NASDAQ- This week we begin with the Nasdaq Comp as it shows a great picture of what we briefly touched on in our open today. The chart shows that the index made new highs in March, May, June and late July and on each occasion it was hit with a reaction that ranged from roughly 2.5% to as much as 4.5% in July which ultimately triggered a shallow two month corrective period. We don’t make wild predictions here but we are always monitoring the market landscape so when inevitable periods volatility and corrective behavior hit the markets we are better prepared to react to it. As far as distribution is concerned, the index looks good with only two such days in the 20 session count.

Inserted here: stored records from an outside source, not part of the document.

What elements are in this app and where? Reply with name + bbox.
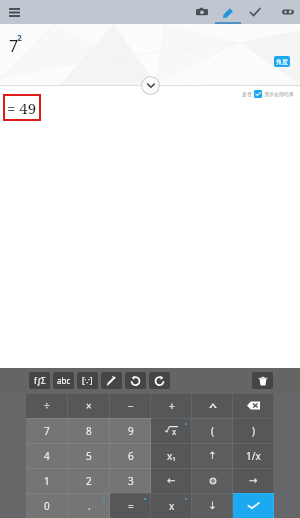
button[interactable]: More xyxy=(276,0,300,24)
staticText: 9 xyxy=(128,424,134,438)
other: Power xyxy=(192,393,233,418)
button[interactable]: Confirm xyxy=(243,0,267,24)
staticText: 1 xyxy=(44,474,50,488)
staticText: 7 xyxy=(9,35,19,57)
staticText: 8 xyxy=(86,424,92,438)
staticText: 角度 xyxy=(276,58,288,66)
staticText: x xyxy=(169,499,175,513)
button[interactable]: x xyxy=(151,418,192,443)
button[interactable]: Handwrite xyxy=(101,372,122,389)
staticText: − xyxy=(128,399,134,413)
button[interactable]: 0 xyxy=(26,493,68,518)
staticText: = 49 xyxy=(7,98,37,118)
staticText: ) xyxy=(252,424,255,438)
button[interactable]: − xyxy=(110,393,151,418)
button[interactable]: ÷ xyxy=(26,393,68,418)
button[interactable]: Functions xyxy=(29,372,50,389)
button[interactable]: 角度 xyxy=(274,56,290,67)
button[interactable]: 6 xyxy=(110,443,151,468)
staticText: ↑ xyxy=(208,450,217,462)
other: Backspace xyxy=(233,393,274,418)
staticText: ← xyxy=(167,475,176,487)
button[interactable]: Backspace xyxy=(233,393,274,418)
staticText: 2 xyxy=(86,474,92,488)
staticText: → xyxy=(249,475,258,487)
staticText: 是否 xyxy=(242,91,252,97)
staticText: + xyxy=(169,399,175,413)
button[interactable]: 3 xyxy=(110,468,151,493)
staticText: f∫Σ xyxy=(34,375,46,386)
button[interactable]: Letters xyxy=(53,372,74,389)
button[interactable]: 2 xyxy=(68,468,110,493)
button[interactable]: Show all results xyxy=(254,90,262,98)
staticText: 2 xyxy=(17,32,22,44)
staticText: ↓ xyxy=(208,500,217,512)
staticText: abc xyxy=(57,375,71,386)
button[interactable]: Undo xyxy=(125,372,146,389)
button[interactable]: Camera xyxy=(190,0,214,24)
staticText: × xyxy=(86,399,92,413)
button[interactable]: Symbols xyxy=(77,372,98,389)
button[interactable]: 8 xyxy=(68,418,110,443)
button[interactable]: + xyxy=(151,393,192,418)
button[interactable]: Enter xyxy=(233,493,274,518)
button[interactable]: Degree xyxy=(192,468,233,493)
button[interactable]: ↓ xyxy=(192,493,233,518)
staticText: 3 xyxy=(128,474,134,488)
button[interactable]: ( xyxy=(192,418,233,443)
staticText: = xyxy=(128,499,134,513)
staticText: 6 xyxy=(128,449,134,463)
button[interactable]: ) xyxy=(233,418,274,443)
button[interactable]: x xyxy=(151,493,192,518)
staticText: 4 xyxy=(44,449,50,463)
staticText: ÷ xyxy=(44,399,50,413)
staticText: 显示全部结果 xyxy=(264,91,294,97)
button[interactable]: = xyxy=(110,493,151,518)
staticText: . xyxy=(88,499,91,513)
staticText: 1/x xyxy=(246,449,261,463)
staticText: 7 xyxy=(44,424,50,438)
staticText: ( xyxy=(211,424,214,438)
staticText: x₁ xyxy=(167,449,176,463)
other: Degree xyxy=(192,468,233,493)
button[interactable]: Handwriting xyxy=(215,0,241,24)
staticText: x xyxy=(172,426,177,437)
other: Enter xyxy=(233,493,274,518)
button[interactable]: ↑ xyxy=(192,443,233,468)
button[interactable]: 7 xyxy=(26,418,68,443)
button[interactable]: . xyxy=(68,493,110,518)
staticText: [∵] xyxy=(82,375,93,386)
button[interactable]: Expand xyxy=(141,76,160,95)
button[interactable]: 5 xyxy=(68,443,110,468)
button[interactable]: Redo xyxy=(149,372,170,389)
staticText: 5 xyxy=(86,449,92,463)
button[interactable]: × xyxy=(68,393,110,418)
button[interactable]: Menu xyxy=(5,0,24,24)
button[interactable]: Delete xyxy=(252,372,273,389)
staticText: 0 xyxy=(44,499,50,513)
button[interactable]: x₁ xyxy=(151,443,192,468)
button[interactable]: 9 xyxy=(110,418,151,443)
button[interactable]: ← xyxy=(151,468,192,493)
button[interactable]: 4 xyxy=(26,443,68,468)
button[interactable]: 1/x xyxy=(233,443,274,468)
button[interactable]: Power xyxy=(192,393,233,418)
button[interactable]: 1 xyxy=(26,468,68,493)
button[interactable]: → xyxy=(233,468,274,493)
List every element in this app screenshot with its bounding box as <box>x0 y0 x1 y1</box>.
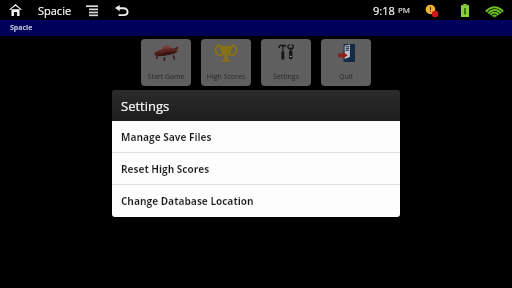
button[interactable]: Settings <box>261 39 311 86</box>
staticText: Change Database Location <box>121 194 254 208</box>
button[interactable]: Back <box>106 0 136 20</box>
staticText: Reset High Scores <box>121 162 210 176</box>
staticText: Spacie <box>10 23 33 33</box>
staticText: Settings <box>121 97 170 115</box>
staticText: Spacie <box>38 3 72 18</box>
button[interactable]: Change Database Location <box>112 185 400 217</box>
staticText: Start Game <box>141 72 191 82</box>
staticText: High Scores <box>201 72 251 82</box>
staticText: Quit <box>321 72 371 82</box>
button[interactable]: Quit <box>321 39 371 86</box>
staticText: 9:18 <box>373 3 395 18</box>
button[interactable]: Home <box>0 0 30 20</box>
staticText: Manage Save Files <box>121 130 212 144</box>
button[interactable]: Menu <box>78 0 106 20</box>
button[interactable]: High Scores <box>201 39 251 86</box>
button[interactable]: Start Game <box>141 39 191 86</box>
staticText: PM <box>398 4 411 15</box>
button[interactable]: Reset High Scores <box>112 153 400 185</box>
button[interactable]: Manage Save Files <box>112 121 400 153</box>
staticText: Settings <box>261 72 311 82</box>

SPY- The S&P 500 quietly notched an intraday record high on Friday before pulling back and narrowly missing a record closing high. Like the Nasdaq, the index shows only two days of recent distribution and currently sits 2.2% above its 50 day EMA. Back in March, the index traded 4.5% above that moving average before pulling back and ultimately testing that line on multiple occasions on the way up as the trend continued. As daylight increases between closing prices and the 50 day EMA, the odds off a pullback may increase as well.

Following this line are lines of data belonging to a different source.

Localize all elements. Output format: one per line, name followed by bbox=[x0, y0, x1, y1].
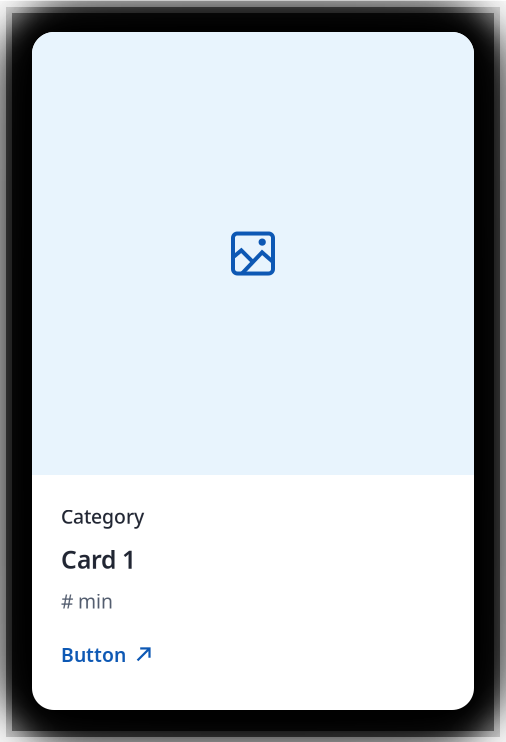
staticText: # min bbox=[61, 588, 113, 614]
staticText: Button bbox=[61, 641, 126, 668]
staticText: Category bbox=[61, 503, 144, 529]
staticText: Card 1 bbox=[61, 542, 136, 576]
button[interactable]: Button bbox=[61, 641, 151, 668]
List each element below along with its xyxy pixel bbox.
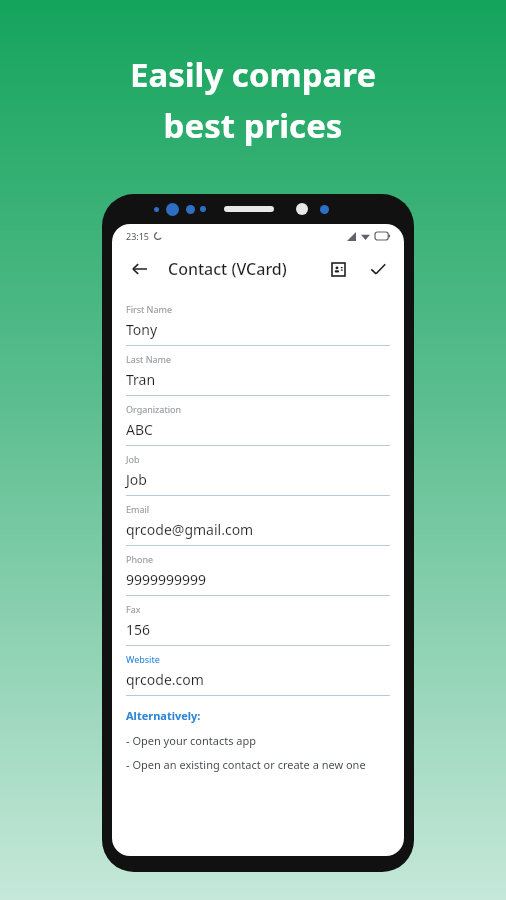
staticText: 156	[126, 620, 151, 639]
button[interactable]: Organization	[126, 396, 390, 446]
staticText: ABC	[126, 420, 153, 439]
staticText: Job	[126, 453, 140, 465]
staticText: Website	[126, 653, 160, 665]
staticText: Tran	[126, 370, 156, 389]
staticText: Alternatively:	[126, 708, 201, 723]
button[interactable]: First Name	[126, 296, 390, 346]
staticText: Phone	[126, 553, 154, 565]
staticText: Fax	[126, 603, 141, 615]
button[interactable]: Back	[124, 254, 154, 284]
staticText: best prices	[0, 103, 506, 148]
staticText: First Name	[126, 303, 172, 315]
staticText: Contact (VCard)	[168, 258, 287, 280]
button[interactable]: Save	[364, 255, 392, 283]
staticText: Job	[126, 470, 147, 489]
staticText: Email	[126, 503, 150, 515]
staticText: - Open an existing contact or create a n…	[126, 757, 366, 772]
staticText: 9999999999	[126, 570, 207, 589]
button[interactable]: Contact card	[324, 255, 352, 283]
staticText: Easily compare	[0, 52, 506, 97]
staticText: - Open your contacts app	[126, 733, 257, 748]
staticText: Organization	[126, 403, 181, 415]
button[interactable]: Website	[126, 646, 390, 696]
staticText: 23:15	[126, 230, 150, 242]
button[interactable]: Job	[126, 446, 390, 496]
staticText: qrcode.com	[126, 670, 204, 689]
button[interactable]: Last Name	[126, 346, 390, 396]
staticText: Tony	[126, 320, 158, 339]
staticText: qrcode@gmail.com	[126, 520, 254, 539]
button[interactable]: Phone	[126, 546, 390, 596]
staticText: Last Name	[126, 353, 172, 365]
button[interactable]: Fax	[126, 596, 390, 646]
button[interactable]: Email	[126, 496, 390, 546]
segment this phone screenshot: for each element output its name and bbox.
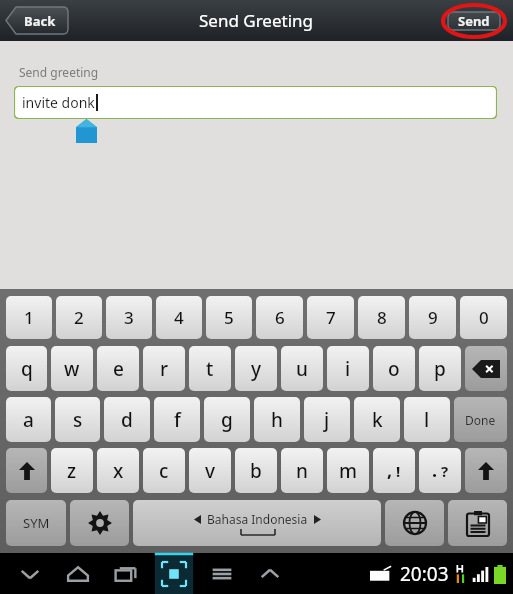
staticText: , [387, 458, 393, 483]
button[interactable]: r [143, 346, 185, 391]
staticText: w [64, 356, 80, 382]
button[interactable]: j [304, 397, 350, 442]
button[interactable]: Recent apps [102, 553, 150, 594]
button[interactable]: invite donk [14, 86, 497, 119]
staticText: i [345, 356, 351, 382]
staticText: s [73, 407, 83, 433]
staticText: 7 [326, 306, 336, 329]
button[interactable]: Show more [246, 553, 294, 594]
button[interactable]: c [143, 448, 185, 493]
button[interactable]: q [6, 346, 47, 391]
button[interactable]: 1 [6, 296, 52, 339]
button[interactable]: i [327, 346, 369, 391]
button[interactable]: h [254, 397, 300, 442]
button[interactable]: SYM [6, 500, 66, 546]
button[interactable]: Switch language [385, 500, 444, 546]
button[interactable]: g [204, 397, 250, 442]
staticText: z [67, 458, 77, 484]
button[interactable]: b [235, 448, 277, 493]
staticText: a [23, 407, 34, 433]
staticText: g [221, 407, 233, 433]
staticText: ! [396, 461, 401, 481]
button[interactable]: Bahasa Indonesia [133, 500, 381, 546]
staticText: y [251, 356, 262, 382]
staticText: invite donk [22, 93, 95, 112]
staticText: r [160, 356, 169, 382]
staticText: Bahasa Indonesia [207, 511, 308, 527]
button[interactable]: Done [454, 397, 507, 442]
button[interactable]: Send [443, 4, 505, 38]
staticText: 4 [174, 306, 184, 329]
button[interactable]: 9 [409, 296, 456, 339]
staticText: 8 [377, 306, 387, 329]
button[interactable]: 4 [156, 296, 202, 339]
staticText: 20:03 [400, 561, 449, 587]
button[interactable]: e [97, 346, 139, 391]
staticText: q [21, 356, 33, 382]
button[interactable]: Home [54, 553, 102, 594]
button[interactable]: 0 [460, 296, 507, 339]
button[interactable]: bksp [465, 346, 507, 391]
button[interactable]: . [419, 448, 461, 493]
staticText: b [250, 458, 262, 484]
staticText: 2 [74, 306, 84, 329]
staticText: 3 [124, 306, 134, 329]
button[interactable]: Clipboard [448, 500, 507, 546]
button[interactable]: y [235, 346, 277, 391]
button[interactable]: l [404, 397, 450, 442]
staticText: p [434, 356, 446, 382]
staticText: ? [441, 461, 449, 481]
staticText: e [113, 356, 124, 382]
button[interactable]: x [97, 448, 139, 493]
button[interactable]: 2 [56, 296, 102, 339]
button[interactable]: t [189, 346, 231, 391]
staticText: Send [458, 12, 490, 30]
button[interactable]: Hide keyboard [6, 553, 54, 594]
button[interactable]: n [281, 448, 323, 493]
button[interactable]: Menu [198, 553, 246, 594]
staticText: v [205, 458, 216, 484]
staticText: o [388, 356, 400, 382]
staticText: Back [24, 12, 56, 30]
staticText: Send greeting [19, 64, 99, 80]
staticText: n [296, 458, 308, 484]
button[interactable]: Back [6, 6, 68, 35]
staticText: l [424, 407, 430, 433]
staticText: . [432, 458, 438, 483]
button[interactable]: 7 [307, 296, 354, 339]
button[interactable]: 8 [358, 296, 405, 339]
button[interactable]: 6 [256, 296, 303, 339]
button[interactable]: z [51, 448, 93, 493]
staticText: u [296, 356, 308, 382]
button[interactable]: w [51, 346, 93, 391]
button[interactable]: o [373, 346, 415, 391]
button[interactable]: k [354, 397, 400, 442]
staticText: 1 [24, 306, 34, 329]
staticText: j [324, 407, 330, 433]
staticText: 5 [224, 306, 234, 329]
button[interactable]: shift [6, 448, 47, 493]
button[interactable]: 3 [106, 296, 152, 339]
staticText: c [159, 458, 169, 484]
button[interactable]: f [154, 397, 200, 442]
staticText: k [372, 407, 383, 433]
button[interactable]: v [189, 448, 231, 493]
button[interactable]: m [327, 448, 369, 493]
button[interactable]: shift [465, 448, 507, 493]
button[interactable]: , [373, 448, 415, 493]
staticText: 6 [275, 306, 285, 329]
staticText: d [121, 407, 133, 433]
staticText: x [113, 458, 124, 484]
staticText: h [271, 407, 283, 433]
staticText: Done [465, 412, 496, 428]
staticText: 9 [428, 306, 438, 329]
button[interactable]: s [55, 397, 100, 442]
button[interactable]: p [419, 346, 461, 391]
button[interactable]: d [104, 397, 150, 442]
button[interactable]: Choose input method [150, 553, 198, 594]
button[interactable]: u [281, 346, 323, 391]
button[interactable]: a [6, 397, 51, 442]
staticText: Send Greeting [199, 9, 314, 32]
button[interactable]: 5 [206, 296, 252, 339]
button[interactable]: Settings [70, 500, 129, 546]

IWM- Action in the Russell 2000 continues to look healthy. The index has been consolidating the 11% gains it has racked up since mid August in constructive fashion. It registered only its first distribution day this past week since September 5th. Should the index continue to consolidate those gains in the days ahead, you can monitor the health of that consolidation by watching for mounting distribution days. For now, all looks good here.
QQQ- Of the four major indices we track here, the Nasdaq 100 has the most to prove. Although the index has now broken out along with the others, the lackluster volume on breakout day along with the decreasing volume on the move higher since, leaves a shadow of doubt over the legitimacy of the move. That said, the index did close at an all-time high on Friday so it gets the benefit of the doubt for now.
Now on to our open positions.
SEDG- For those that have been with us you know the story well. Long since mid July, we booked gains of 9.32% and 28.59% and are currently holding a quarter of our original position which is now up over 37%. The stock knocked on the door of a breakout to new highs on Friday before stopping just short and settling for a new closing high of $29.55. Perhaps next week we can break through the ceiling, we shall see. In the meantime we nudge our stop up to the 50 day EMA near $26.75.
ICHR- Our newest trade we put on this past Tuesday is in Ichor Holdings, a stock in the red-hot semiconductor group. We were already able to take swing gains on the first half of our shares on Friday, only four days into the trade. We try to time up all our trades best we can but as we like to say, sometimes you get paid quickly, sometimes you get paid slowly and sometimes you don’t get paid at all. Our swing trade Friday netted us 14.42% on the first half of our trade and we are now in trend following mode with the balance of our shares. Seeing that, we move our stop to breakeven.
GILD- Long since 7/13 we are in trend following mode with the second half of our shares after booking modest swing gains of 4.59% which was short of our original target (this was due to pending earnings which required us to sell half our position). The stock has been pulling back since reaching a high of just over $86.00 in early September and closed on Friday at $81.17 leaving us up over 14% on the balance of our trade. We are left with nothing to do except follow the plan. We leave our stop near $77.00.
CAI- We opened a long position here on 9/20 at $29.35. The stock has moved slightly higher for us since but did pull back a bit on Friday closing at $30.17 leaving us up 2.81% three weeks into the trade. The stock is battling some resistance near $31.00, hopefully it can push through that soon. We have moved our stop up here to near $28.00 should the stock roll over.
SQM- We opened this long trade on 10/5 at a price of $60.14 and the stock pulled back almost immediately afterwards trading as low as $56.36 but did recover this week to close at $59.90 leaving us down on 0.40%. We still like the potential here but we did nudge our stop up to near $56 from $55.
FRAC- Finally we have Keane Group an oil equipment stock that we initiated a trade based on a Trend Transition set up. The trade got off to a fairly good start out of the gate but was thrown back after and analyst downgrade. We opened the positon at a price of $16.98 and with a closing price of $15.99 on Friday, we are down 5.8% thus far. Commodity based stocks can offer bumpy rides so no reason to think this was going to be different. That said, we are close to our stop price of $15.50 so be on the watch next week.
That’s all for now. Enjoy your weekend and be careful out there!